Activity -> Every entry, start to finish, should be printed verbatim without pictures.

Saved data entries ->
○ ○ ○ ○ ○

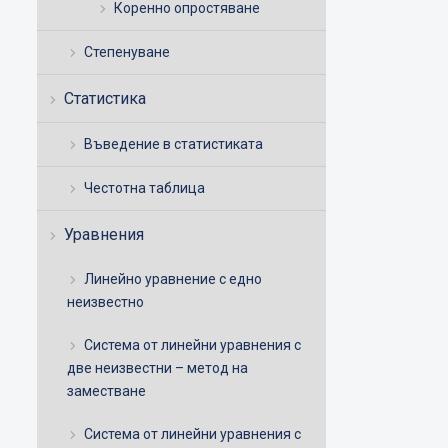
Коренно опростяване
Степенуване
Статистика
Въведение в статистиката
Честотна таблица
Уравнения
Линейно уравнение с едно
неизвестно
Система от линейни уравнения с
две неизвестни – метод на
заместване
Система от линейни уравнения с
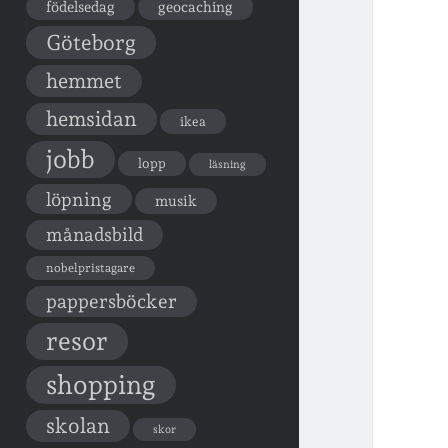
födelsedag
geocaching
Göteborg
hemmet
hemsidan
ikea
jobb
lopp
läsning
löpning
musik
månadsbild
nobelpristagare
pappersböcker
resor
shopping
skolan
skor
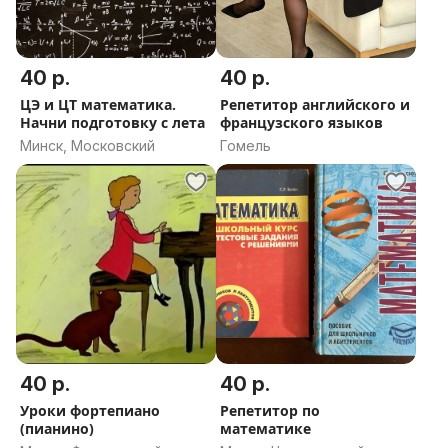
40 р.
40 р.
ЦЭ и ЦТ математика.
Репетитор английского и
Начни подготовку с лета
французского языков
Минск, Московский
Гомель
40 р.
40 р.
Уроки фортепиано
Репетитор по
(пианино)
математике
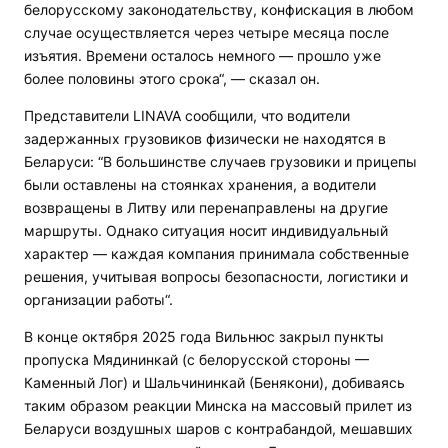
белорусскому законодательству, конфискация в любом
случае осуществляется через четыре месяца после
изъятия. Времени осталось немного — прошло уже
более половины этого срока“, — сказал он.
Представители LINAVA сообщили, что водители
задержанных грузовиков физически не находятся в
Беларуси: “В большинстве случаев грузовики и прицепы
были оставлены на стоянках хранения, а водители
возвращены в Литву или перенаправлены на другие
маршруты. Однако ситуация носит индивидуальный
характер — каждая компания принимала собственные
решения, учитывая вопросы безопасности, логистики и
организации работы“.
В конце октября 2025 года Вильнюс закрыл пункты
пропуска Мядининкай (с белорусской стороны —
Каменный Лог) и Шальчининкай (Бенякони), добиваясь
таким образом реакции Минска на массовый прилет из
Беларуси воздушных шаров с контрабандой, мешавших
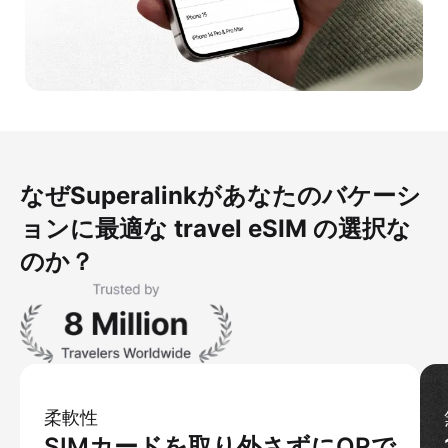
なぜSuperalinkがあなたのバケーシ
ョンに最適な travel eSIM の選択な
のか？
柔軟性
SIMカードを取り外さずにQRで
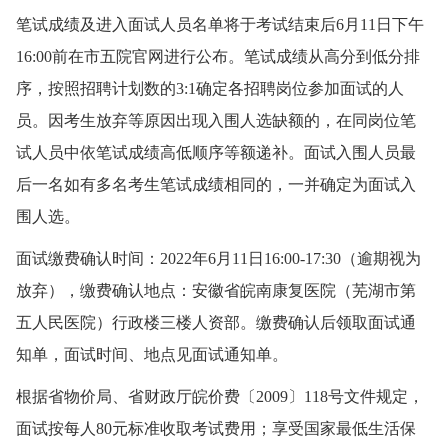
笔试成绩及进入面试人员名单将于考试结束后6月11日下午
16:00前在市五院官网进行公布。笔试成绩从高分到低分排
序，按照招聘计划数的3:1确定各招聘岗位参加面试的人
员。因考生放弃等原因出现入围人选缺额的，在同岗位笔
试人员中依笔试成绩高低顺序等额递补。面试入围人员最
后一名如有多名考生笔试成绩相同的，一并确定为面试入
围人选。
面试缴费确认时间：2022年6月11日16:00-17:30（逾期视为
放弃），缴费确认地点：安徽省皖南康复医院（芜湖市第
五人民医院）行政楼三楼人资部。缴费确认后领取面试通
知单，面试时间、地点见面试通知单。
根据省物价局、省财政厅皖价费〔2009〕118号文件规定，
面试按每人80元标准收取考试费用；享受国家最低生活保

○ ○ ○ ○ ○

Task result ->
Коренно опростяване
Степенуване
Статистика
Въведение в статистиката
Честотна таблица
Уравнения
Линейно уравнение с едно
неизвестно
Система от линейни уравнения с
две неизвестни – метод на
заместване
Система от линейни уравнения с
födelsedag
geocaching
Göteborg
hemmet
hemsidan
ikea
jobb
lopp
läsning
löpning
musik
månadsbild
nobelpristagare
pappersböcker
resor
shopping
skolan
skor
40 р.
40 р.
ЦЭ и ЦТ математика.
Репетитор английского и
Начни подготовку с лета
французского языков
Минск, Московский
Гомель
40 р.
40 р.
Уроки фортепиано
Репетитор по
(пианино)
математике
белорусскому законодательству, конфискация в любом
случае осуществляется через четыре месяца после
изъятия. Времени осталось немного — прошло уже
более половины этого срока“, — сказал он.
Представители LINAVA сообщили, что водители
задержанных грузовиков физически не находятся в
Беларуси: “В большинстве случаев грузовики и прицепы
были оставлены на стоянках хранения, а водители
возвращены в Литву или перенаправлены на другие
маршруты. Однако ситуация носит индивидуальный
характер — каждая компания принимала собственные
решения, учитывая вопросы безопасности, логистики и
организации работы“.
В конце октября 2025 года Вильнюс закрыл пункты
пропуска Мядининкай (с белорусской стороны —
Каменный Лог) и Шальчининкай (Бенякони), добиваясь
таким образом реакции Минска на массовый прилет из
Беларуси воздушных шаров с контрабандой, мешавших
なぜSuperalinkがあなたのバケーシ
ョンに最適な travel eSIM の選択な
のか？
柔軟性
SIMカードを取り外さずにQRで
笔试成绩及进入面试人员名单将于考试结束后6月11日下午
16:00前在市五院官网进行公布。笔试成绩从高分到低分排
序，按照招聘计划数的3:1确定各招聘岗位参加面试的人
员。因考生放弃等原因出现入围人选缺额的，在同岗位笔
试人员中依笔试成绩高低顺序等额递补。面试入围人员最
后一名如有多名考生笔试成绩相同的，一并确定为面试入
围人选。
面试缴费确认时间：2022年6月11日16:00-17:30（逾期视为
放弃），缴费确认地点：安徽省皖南康复医院（芜湖市第
五人民医院）行政楼三楼人资部。缴费确认后领取面试通
知单，面试时间、地点见面试通知单。
根据省物价局、省财政厅皖价费〔2009〕118号文件规定，
面试按每人80元标准收取考试费用；享受国家最低生活保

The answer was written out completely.